ABOUT THIS TASK: From the line containing "FRIGORIFIQUE HUMBAUR" down to the line containing "чин для відмови допоможе залишатися", copy out the entries below exactly, both lines included, and nothing else; pictures do not belong in the copy.

───── SUPPLIED ENTRIES

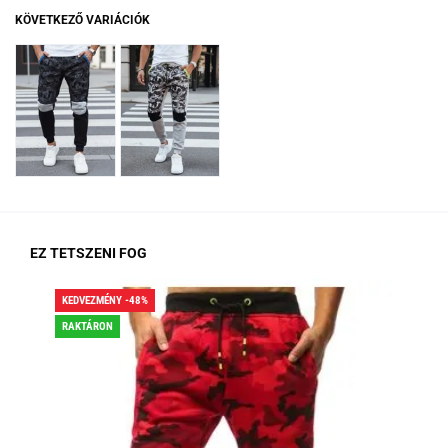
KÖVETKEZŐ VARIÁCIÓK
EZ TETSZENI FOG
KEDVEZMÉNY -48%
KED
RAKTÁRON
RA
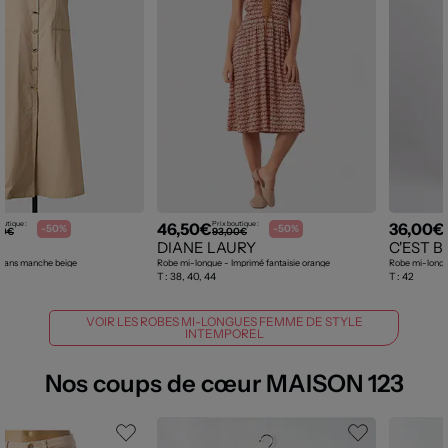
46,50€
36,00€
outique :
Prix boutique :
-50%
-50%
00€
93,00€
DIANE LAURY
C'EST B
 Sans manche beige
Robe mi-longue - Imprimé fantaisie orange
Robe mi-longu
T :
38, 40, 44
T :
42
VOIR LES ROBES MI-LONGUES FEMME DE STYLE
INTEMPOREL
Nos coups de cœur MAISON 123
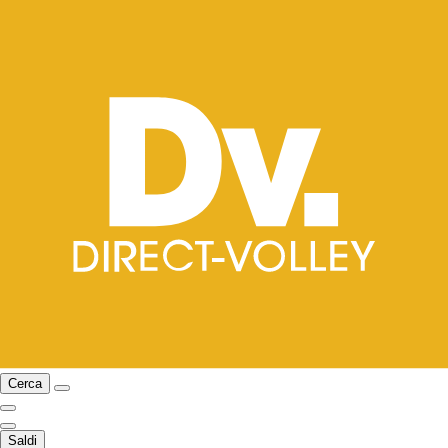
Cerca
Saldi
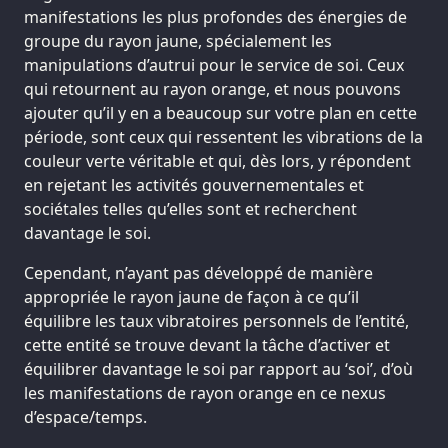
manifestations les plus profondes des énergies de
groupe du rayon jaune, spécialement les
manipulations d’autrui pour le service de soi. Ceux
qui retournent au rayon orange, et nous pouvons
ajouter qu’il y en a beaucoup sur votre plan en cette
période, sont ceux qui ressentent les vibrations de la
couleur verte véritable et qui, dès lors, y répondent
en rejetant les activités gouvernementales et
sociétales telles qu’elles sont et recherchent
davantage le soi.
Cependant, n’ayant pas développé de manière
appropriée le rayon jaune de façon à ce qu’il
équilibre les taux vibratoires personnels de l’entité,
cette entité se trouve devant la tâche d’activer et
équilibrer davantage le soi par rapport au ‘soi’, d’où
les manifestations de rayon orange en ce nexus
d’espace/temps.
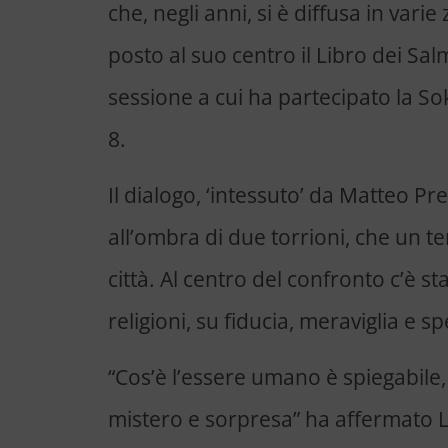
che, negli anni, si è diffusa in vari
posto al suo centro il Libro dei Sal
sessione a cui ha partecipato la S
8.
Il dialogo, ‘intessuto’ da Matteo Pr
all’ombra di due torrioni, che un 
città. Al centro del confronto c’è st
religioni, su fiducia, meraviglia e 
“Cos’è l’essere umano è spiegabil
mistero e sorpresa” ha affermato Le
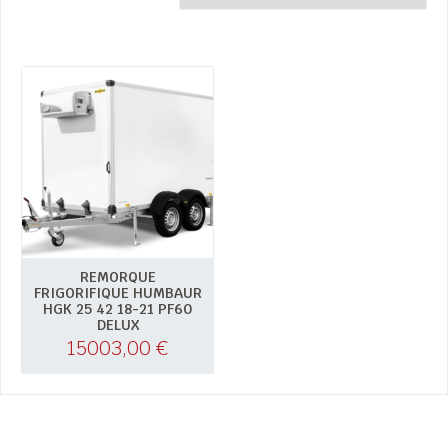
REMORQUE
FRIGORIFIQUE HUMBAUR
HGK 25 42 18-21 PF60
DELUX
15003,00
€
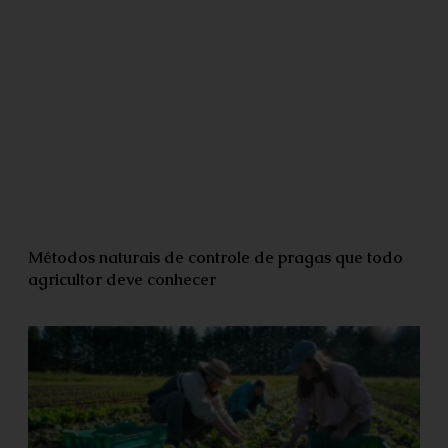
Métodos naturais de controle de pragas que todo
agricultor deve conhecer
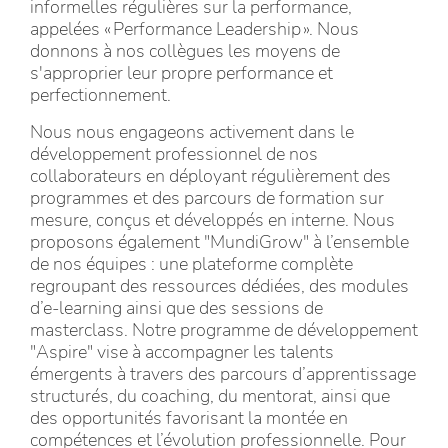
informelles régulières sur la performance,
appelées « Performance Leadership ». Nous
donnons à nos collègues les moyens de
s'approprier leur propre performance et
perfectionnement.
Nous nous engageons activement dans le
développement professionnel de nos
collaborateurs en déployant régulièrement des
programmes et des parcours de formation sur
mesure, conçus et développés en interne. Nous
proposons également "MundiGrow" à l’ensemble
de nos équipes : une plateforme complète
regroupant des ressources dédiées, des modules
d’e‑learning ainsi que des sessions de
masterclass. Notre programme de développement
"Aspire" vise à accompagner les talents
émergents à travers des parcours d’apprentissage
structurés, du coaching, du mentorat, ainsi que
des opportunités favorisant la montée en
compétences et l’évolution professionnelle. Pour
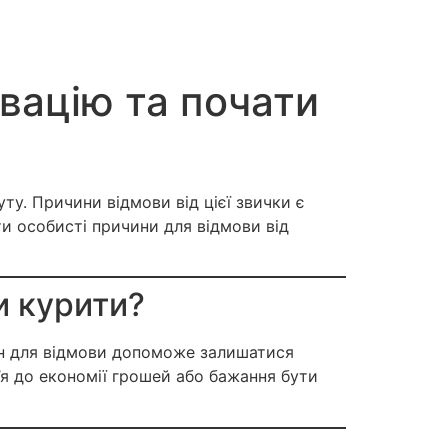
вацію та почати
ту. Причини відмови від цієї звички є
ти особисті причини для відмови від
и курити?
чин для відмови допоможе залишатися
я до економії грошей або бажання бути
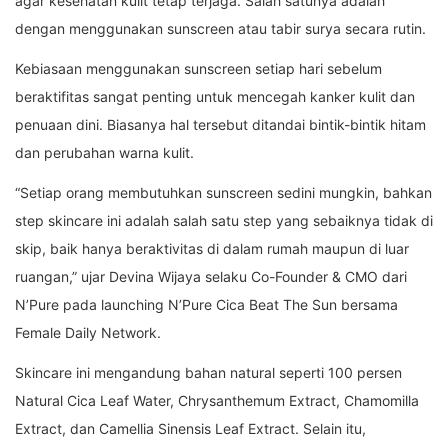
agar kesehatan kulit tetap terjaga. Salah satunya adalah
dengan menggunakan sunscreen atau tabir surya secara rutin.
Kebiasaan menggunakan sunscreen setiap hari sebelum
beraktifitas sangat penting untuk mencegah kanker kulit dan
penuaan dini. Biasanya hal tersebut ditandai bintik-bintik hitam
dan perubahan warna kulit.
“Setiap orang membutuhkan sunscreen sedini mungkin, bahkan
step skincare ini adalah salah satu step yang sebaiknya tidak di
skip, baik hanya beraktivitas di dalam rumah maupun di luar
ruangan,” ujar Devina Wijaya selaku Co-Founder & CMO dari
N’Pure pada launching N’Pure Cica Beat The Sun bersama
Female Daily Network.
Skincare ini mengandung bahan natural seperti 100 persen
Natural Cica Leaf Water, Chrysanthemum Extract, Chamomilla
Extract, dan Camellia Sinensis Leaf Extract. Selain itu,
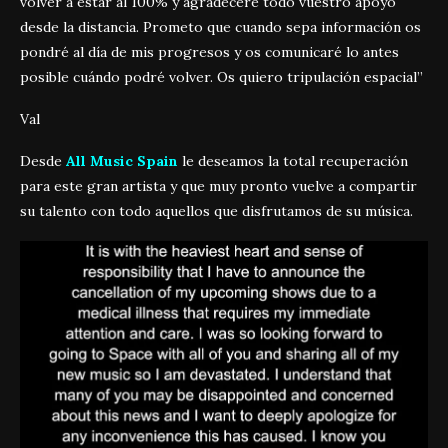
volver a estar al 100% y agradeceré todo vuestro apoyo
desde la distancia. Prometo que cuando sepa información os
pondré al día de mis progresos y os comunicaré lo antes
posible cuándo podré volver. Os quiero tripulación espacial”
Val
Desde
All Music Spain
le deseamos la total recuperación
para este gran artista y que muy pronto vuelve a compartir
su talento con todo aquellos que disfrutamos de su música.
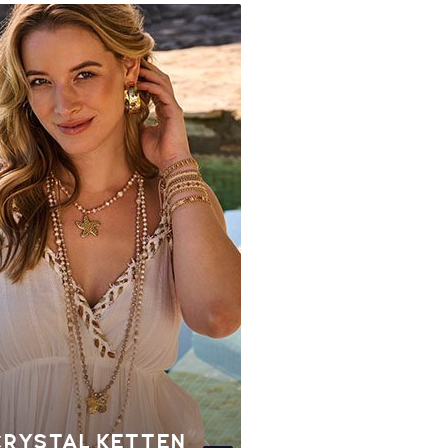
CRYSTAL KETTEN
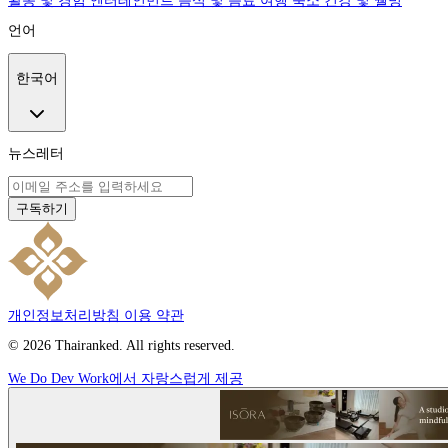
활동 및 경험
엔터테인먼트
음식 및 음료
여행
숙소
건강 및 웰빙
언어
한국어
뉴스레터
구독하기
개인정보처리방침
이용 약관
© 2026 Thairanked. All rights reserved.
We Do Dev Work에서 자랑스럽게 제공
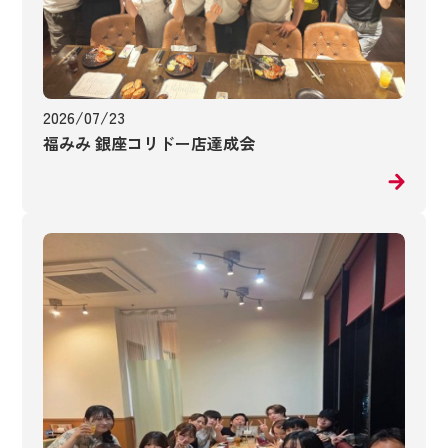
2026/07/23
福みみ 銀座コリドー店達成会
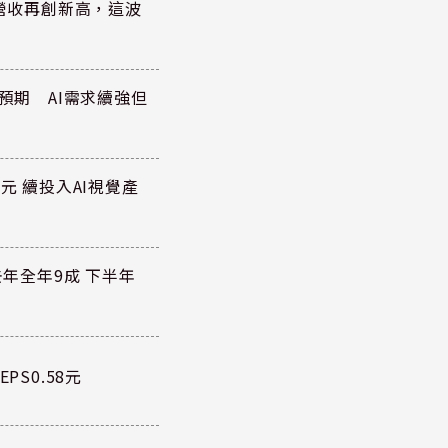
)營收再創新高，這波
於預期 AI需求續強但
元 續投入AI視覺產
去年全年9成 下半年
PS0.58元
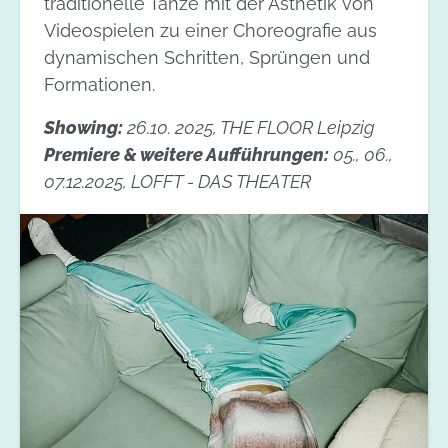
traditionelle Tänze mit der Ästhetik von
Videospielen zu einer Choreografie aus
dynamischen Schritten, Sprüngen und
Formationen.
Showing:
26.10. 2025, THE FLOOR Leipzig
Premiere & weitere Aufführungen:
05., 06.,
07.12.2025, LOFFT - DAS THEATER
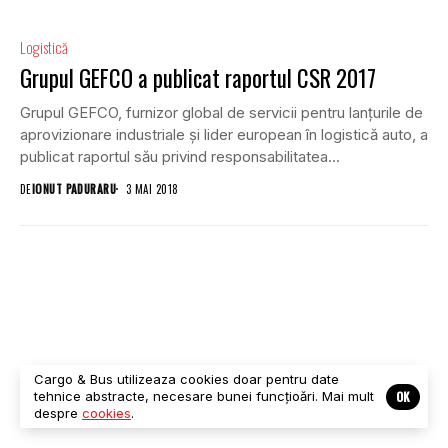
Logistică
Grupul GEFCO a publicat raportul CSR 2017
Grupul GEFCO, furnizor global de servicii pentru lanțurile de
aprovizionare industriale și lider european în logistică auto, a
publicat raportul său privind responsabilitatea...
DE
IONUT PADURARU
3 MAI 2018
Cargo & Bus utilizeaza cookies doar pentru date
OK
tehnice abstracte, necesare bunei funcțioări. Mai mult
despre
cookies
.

──────────

SOLUTION TO THIS EXERCISE:
FRIGORIFIQUE HUMBAUR
HGK 25 42 18-21 PF60
DELUX
15003,00
€
Métodos naturais de controle de pragas que todo
agricultor deve conhecer
informelles régulières sur la performance,
appelées « Performance Leadership ». Nous
donnons à nos collègues les moyens de
s'approprier leur propre performance et
perfectionnement.
Nous nous engageons activement dans le
développement professionnel de nos
collaborateurs en déployant régulièrement des
programmes et des parcours de formation sur
mesure, conçus et développés en interne. Nous
proposons également "MundiGrow" à l’ensemble
de nos équipes : une plateforme complète
regroupant des ressources dédiées, des modules
d’e‑learning ainsi que des sessions de
masterclass. Notre programme de développement
"Aspire" vise à accompagner les talents
émergents à travers des parcours d’apprentissage
structurés, du coaching, du mentorat, ainsi que
des opportunités favorisant la montée en
compétences et l’évolution professionnelle. Pour
вацію та почати
ту. Причини відмови від цієї звички є
ти особисті причини для відмови від
и курити?
чин для відмови допоможе залишатися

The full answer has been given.